R is a programming language and software environment for statistical computing and graphics. The R language has become a de facto standard among statisticians for the development of statistical software, and is widely used for statistical software development and data analysis.
R is an implementation of the S programming language combined with lexical scoping semantics inspired by Scheme. S was created by John Chambers while at Bell Labs. R was created by Ross Ihaka and Robert Gentleman at the University of Auckland, New Zealand, and is now developed by the R Development Core Team, of which Chambers is a member. R is named partly after the first names of the first two R authors (Robert Gentleman and Ross Ihaka), and partly as a play on the name of S.
R is part of the GNU project. Its source code is freely available under the GNU General Public License, and pre-compiled binary versions are provided for various operating systems. R uses a command line interface, however several graphical user interfaces are available for use with R.
> 2+2  4
The above example is deceptively simple because, like APL, R implements matrices, so R can from the command line add or even invert matrices without explicit loops. R's data structures include scalars, vectors, matrices, data frames (similar to tables in a relational database) and lists. The R object system has been extended by package authors to define objects for regression models, time-series and geo-spatial coordinates.
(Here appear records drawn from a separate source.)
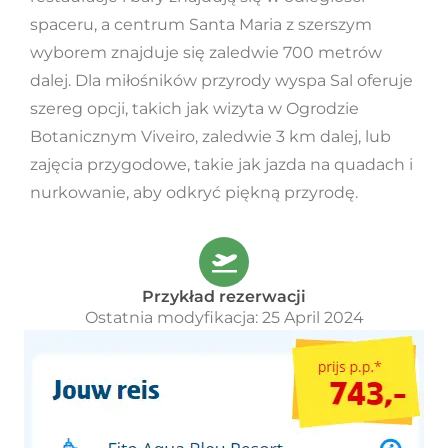
spaceru, a centrum Santa Maria z szerszym
wyborem znajduje się zaledwie 700 metrów
dalej. Dla miłośników przyrody wyspa Sal oferuje
szereg opcji, takich jak wizyta w Ogrodzie
Botanicznym Viveiro, zaledwie 3 km dalej, lub
zajęcia przygodowe, takie jak jazda na quadach i
nurkowanie, aby odkryć piękną przyrodę.
Przykład rezerwacji
Ostatnia modyfikacja: 25 April 2024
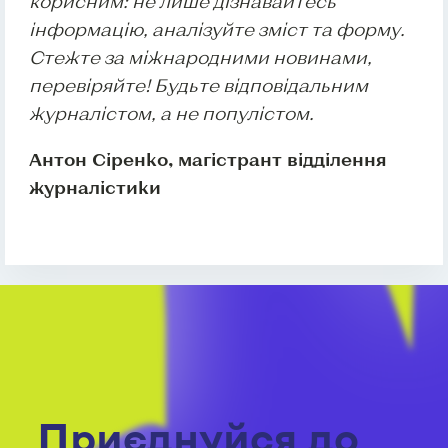
корисним: не лише дізнавайтесь
інформацію, аналізуйте зміст та форму.
Стежте за міжнародними новинами,
перевіряйте! Будьте відповідальним
журналістом, а не популістом.
Антон Сіренко, магістрант відділення
журналістики
Приєднуйся до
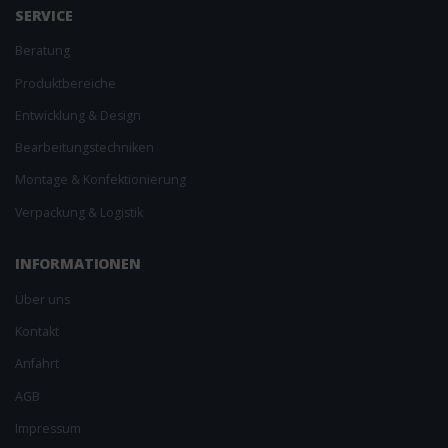
SERVICE
Beratung
Produktbereiche
Entwicklung & Design
Bearbeitungs­techniken
Montage & Konfektionierung
Verpackung & Logistik
INFORMAT­IONEN
Über uns
Kontakt
Anfahrt
AGB
Impressum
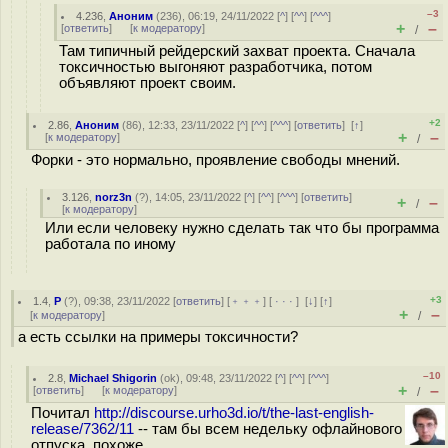
–3
4.236
,
Аноним
(
236
), 06:19, 24/11/2022 [
^
] [
^^
] [
^^^
]
+
–
[
ответить
]
[
к модератору
]
/
Там типичный рейдерский захват проекта. Сначала
токсичностью выгоняют разработчика, потом
объявляют проект своим.
+2
2.86
,
Аноним
(
86
), 12:33, 23/11/2022 [
^
] [
^^
] [
^^^
] [
ответить
]
[
↑
]
+
–
[
к модератору
]
/
Форки - это нормально, проявление свободы мнений.
3.126
,
norz3n
(
?
), 14:05, 23/11/2022 [
^
] [
^^
] [
^^^
] [
ответить
]
+
–
/
[
к модератору
]
Или если человеку нужно сделать так что бы программа
работала по иному
+3
1.4
,
Р
(
?
), 09:38, 23/11/2022 [
ответить
] [
﹢﹢﹢
] [
· · ·
]
[
↓
] [
↑
]
+
–
[
к модератору
]
/
а есть ссылки на примеры токсичности?
–10
2.8
,
Michael Shigorin
(
ok
), 09:48, 23/11/2022 [
^
] [
^^
] [
^^^
]
+
–
[
ответить
]
[
к модератору
]
/
Почитал
http://discourse.urho3d.io/t/the-last-english-
release/7362/11
-- там бы всем недельку офлайнового
отпуска, похоже...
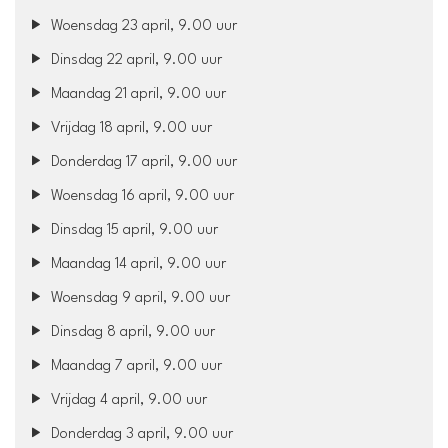
Woensdag 23 april, 9.00 uur
Dinsdag 22 april, 9.00 uur
Maandag 21 april, 9.00 uur
Vrijdag 18 april, 9.00 uur
Donderdag 17 april, 9.00 uur
Woensdag 16 april, 9.00 uur
Dinsdag 15 april, 9.00 uur
Maandag 14 april, 9.00 uur
Woensdag 9 april, 9.00 uur
Dinsdag 8 april, 9.00 uur
Maandag 7 april, 9.00 uur
Vrijdag 4 april, 9.00 uur
Donderdag 3 april, 9.00 uur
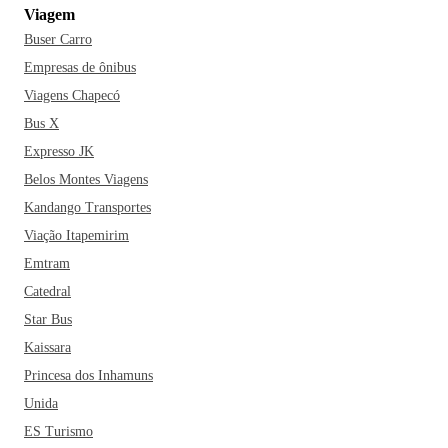
Viagem
Buser Carro
Empresas de ônibus
Viagens Chapecó
Bus X
Expresso JK
Belos Montes Viagens
Kandango Transportes
Viação Itapemirim
Emtram
Catedral
Star Bus
Kaissara
Princesa dos Inhamuns
Unida
ES Turismo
R supports procedural programming with functions and object-oriented programming with generic functions. A generic function acts differently depending on the type of arguments it is passed. In other words the generic function recognizes the type of object and selects (dispatches) the function (method) specific to that type of object. For example, R has a generic
print() function that can print almost every type of object in R with a simple "print(objectname)" syntax.
Although R is mostly used by statisticians and other practitioners requiring an environment for statistical computation and software development, it can also be used as a general matrix calculation toolbox with performance benchmarks comparable to GNU Octave or MATLAB.